BisJuni 2002 konnten Euro- und DM-Briefmarken in jeder möglichen Kombination verwendet werden

Am 12. Mai 2000 ist die erste deutsche Briefmarke erschienen, auf der die Geldbeträge sowohl in Pfennig als auch in Cent angegeben werden.

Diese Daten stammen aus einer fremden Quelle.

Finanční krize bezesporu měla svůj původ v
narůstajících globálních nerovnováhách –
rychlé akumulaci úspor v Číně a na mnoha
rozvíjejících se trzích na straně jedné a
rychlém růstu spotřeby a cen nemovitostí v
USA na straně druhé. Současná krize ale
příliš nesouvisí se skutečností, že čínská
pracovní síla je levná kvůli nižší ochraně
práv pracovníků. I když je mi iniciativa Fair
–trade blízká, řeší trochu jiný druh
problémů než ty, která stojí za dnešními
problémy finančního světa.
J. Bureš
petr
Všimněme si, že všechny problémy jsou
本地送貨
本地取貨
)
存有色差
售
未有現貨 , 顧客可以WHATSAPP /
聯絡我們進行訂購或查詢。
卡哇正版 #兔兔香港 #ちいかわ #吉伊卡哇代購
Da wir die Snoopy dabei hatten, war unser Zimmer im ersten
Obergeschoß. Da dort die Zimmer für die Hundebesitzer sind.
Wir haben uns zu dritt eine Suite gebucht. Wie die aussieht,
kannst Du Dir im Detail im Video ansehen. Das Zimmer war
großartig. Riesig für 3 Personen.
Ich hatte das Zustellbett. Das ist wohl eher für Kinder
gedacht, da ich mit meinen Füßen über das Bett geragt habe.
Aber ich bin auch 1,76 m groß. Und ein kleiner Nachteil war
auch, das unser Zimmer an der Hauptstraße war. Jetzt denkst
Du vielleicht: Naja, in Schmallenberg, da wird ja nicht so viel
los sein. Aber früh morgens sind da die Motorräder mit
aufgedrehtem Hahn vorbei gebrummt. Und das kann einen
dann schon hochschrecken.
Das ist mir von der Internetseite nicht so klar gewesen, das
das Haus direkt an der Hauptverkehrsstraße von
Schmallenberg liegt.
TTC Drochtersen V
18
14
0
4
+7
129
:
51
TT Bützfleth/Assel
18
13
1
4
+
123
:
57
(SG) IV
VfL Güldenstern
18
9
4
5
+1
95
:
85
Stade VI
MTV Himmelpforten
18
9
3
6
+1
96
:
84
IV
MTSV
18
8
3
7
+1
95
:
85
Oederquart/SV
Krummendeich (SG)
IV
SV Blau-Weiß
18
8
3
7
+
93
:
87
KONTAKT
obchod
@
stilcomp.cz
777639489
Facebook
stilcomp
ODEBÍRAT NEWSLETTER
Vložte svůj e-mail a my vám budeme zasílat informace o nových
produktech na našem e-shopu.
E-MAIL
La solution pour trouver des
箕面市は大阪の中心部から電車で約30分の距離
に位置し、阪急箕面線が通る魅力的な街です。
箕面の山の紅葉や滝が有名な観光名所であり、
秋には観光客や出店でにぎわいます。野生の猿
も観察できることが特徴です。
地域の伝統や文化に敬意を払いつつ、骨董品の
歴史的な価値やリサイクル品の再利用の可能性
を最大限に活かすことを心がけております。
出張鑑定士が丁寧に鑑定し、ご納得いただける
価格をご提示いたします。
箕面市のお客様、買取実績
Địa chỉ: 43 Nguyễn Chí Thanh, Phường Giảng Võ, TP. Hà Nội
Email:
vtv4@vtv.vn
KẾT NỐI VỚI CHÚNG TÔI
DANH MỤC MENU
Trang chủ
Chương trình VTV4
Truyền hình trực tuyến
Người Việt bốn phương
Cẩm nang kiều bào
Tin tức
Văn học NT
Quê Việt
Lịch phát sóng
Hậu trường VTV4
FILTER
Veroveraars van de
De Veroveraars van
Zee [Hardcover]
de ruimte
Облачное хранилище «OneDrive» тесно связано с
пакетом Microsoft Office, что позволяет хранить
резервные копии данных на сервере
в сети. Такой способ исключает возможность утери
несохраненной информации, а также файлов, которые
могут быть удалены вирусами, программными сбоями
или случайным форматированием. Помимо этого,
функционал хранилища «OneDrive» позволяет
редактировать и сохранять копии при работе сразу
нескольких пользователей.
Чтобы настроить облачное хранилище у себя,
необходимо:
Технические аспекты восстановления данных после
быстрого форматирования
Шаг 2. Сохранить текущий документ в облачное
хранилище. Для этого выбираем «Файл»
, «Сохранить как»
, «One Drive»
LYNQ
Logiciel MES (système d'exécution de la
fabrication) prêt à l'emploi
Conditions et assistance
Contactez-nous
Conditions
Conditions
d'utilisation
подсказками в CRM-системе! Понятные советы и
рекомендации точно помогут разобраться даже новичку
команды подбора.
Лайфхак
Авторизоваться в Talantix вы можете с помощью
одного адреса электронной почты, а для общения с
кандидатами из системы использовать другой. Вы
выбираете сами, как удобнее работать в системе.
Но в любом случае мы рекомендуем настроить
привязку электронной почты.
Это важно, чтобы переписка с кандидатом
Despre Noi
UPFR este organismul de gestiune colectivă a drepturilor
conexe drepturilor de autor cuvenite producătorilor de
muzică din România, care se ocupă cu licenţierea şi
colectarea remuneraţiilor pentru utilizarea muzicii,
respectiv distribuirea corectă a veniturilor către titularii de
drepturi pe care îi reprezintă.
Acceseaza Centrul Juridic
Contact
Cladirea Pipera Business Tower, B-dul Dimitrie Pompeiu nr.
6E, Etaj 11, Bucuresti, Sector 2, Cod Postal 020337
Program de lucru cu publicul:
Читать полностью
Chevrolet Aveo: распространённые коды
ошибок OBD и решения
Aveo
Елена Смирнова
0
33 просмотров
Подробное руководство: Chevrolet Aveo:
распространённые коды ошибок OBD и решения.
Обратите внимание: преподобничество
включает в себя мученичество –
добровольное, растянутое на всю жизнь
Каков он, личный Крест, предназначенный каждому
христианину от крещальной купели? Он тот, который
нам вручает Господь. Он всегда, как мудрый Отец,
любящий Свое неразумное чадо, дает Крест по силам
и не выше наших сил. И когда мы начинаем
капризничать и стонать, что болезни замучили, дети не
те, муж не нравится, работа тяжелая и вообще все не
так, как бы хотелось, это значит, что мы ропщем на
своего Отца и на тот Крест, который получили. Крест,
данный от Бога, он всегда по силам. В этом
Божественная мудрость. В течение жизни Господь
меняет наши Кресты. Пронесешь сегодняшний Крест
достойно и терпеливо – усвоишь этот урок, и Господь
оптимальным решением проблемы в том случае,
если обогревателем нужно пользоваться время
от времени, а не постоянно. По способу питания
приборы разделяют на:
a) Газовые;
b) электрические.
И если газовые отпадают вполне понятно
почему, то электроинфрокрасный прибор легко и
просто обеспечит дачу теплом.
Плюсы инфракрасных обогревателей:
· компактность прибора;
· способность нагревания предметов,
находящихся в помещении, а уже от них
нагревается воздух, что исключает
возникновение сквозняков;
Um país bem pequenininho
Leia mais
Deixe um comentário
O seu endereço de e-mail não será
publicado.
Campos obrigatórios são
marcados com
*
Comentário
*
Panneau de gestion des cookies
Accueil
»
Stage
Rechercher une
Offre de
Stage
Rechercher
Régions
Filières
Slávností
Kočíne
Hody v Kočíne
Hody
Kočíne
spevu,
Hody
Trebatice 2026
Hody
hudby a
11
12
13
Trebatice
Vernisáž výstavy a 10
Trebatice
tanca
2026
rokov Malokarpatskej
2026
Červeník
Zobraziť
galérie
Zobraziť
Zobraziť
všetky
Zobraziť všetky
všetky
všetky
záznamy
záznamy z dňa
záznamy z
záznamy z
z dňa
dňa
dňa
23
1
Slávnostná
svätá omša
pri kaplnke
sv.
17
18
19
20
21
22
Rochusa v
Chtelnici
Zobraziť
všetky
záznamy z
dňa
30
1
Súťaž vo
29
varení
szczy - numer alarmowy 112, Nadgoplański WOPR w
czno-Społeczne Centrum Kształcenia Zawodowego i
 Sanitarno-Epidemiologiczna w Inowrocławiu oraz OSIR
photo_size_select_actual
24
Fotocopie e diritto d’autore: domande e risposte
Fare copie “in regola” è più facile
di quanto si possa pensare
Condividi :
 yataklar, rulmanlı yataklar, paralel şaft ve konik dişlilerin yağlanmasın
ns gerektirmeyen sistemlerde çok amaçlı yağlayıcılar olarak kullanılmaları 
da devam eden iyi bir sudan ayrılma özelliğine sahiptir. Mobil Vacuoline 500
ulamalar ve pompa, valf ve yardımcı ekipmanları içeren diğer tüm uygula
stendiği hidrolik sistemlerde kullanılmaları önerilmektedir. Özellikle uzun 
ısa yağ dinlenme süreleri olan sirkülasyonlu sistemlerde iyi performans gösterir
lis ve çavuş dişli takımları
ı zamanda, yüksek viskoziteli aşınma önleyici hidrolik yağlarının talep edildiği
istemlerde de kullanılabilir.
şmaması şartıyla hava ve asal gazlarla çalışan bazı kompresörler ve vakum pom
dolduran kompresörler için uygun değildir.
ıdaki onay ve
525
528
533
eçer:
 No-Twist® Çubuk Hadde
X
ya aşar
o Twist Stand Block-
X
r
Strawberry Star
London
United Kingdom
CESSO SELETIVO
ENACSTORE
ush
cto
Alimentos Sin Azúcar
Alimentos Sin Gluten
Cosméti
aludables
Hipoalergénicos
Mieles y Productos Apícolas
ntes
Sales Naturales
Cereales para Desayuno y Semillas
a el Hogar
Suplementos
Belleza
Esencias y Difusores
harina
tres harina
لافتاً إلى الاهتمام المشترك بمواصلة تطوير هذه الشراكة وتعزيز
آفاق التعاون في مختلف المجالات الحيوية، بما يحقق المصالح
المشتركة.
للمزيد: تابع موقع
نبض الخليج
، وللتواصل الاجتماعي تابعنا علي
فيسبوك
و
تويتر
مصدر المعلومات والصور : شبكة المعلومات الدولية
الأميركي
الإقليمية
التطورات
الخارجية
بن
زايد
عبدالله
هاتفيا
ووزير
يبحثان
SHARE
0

Die Briefmarke mit Doppelauszeichnung erschien im Wert von 1,10 DM und trug gleichzeitig die Aufschrift 0,56 Euro. Es handelte sich dabei um die Europa-Marke des Jahres 2000, die im Jahr 2000 die einzige Sondermarke mit Doppelausweis geblieben ist. Ab Herbst 2000 wurden die Dauerserienmarken "Sehenswürdigkeiten" und "Frauen der deutschen Geschichte" auf Doppelausweis umgestellt. Vom Jahr 2001 an wurden dann alle Sondermarken mit doppelter Auszeichnung herausgegeben.

Damit ergaben sich für Sie als Briefmarkensammler ungeahnte Möglichkeiten der Mischfrankatur. Bis zum Juni 2002 konnte man nämlich Briefmarken mit Wertangaben in Pfennig, in Euro und Pfennig und in Euro in jeder möglichen Kombination verwenden. Durch solche Mischfrankaturen wurde der historische Moment der Währungsumstellung von D-Mark auf Euro auf besondere und für Sammler sehr interessante Weise dokumentiert.

Seit 1. Januar 2002 an werden nur noch Briefmarken herausgeben, die auf Euro und Cent lauten. Bei der Umstellung wurde centgenau gerechnet. Kostete ein Standardbrief 110 Pfennig, so entspricht der Betrag nach genauer Umrechnung 56 Cent.

Übrigens: Trotz europäischer Währungsunion bleibt die Herausgabe von Briefmarken eine nationale Angelegenheit. Deutsche Postwertzeichen werden weiter den Ländernamen "Deutschland" tragen und auch nur in Deutschland gültig sein. Eine europaweit einheitliche Euro-Briefmarke wird es also nicht geben. Trotz gemeinsamer Währung werden Reisende ihre mit deutschen Marken frankierten Briefe nicht in die Briefkästen anderer Euro-Länder werfen können.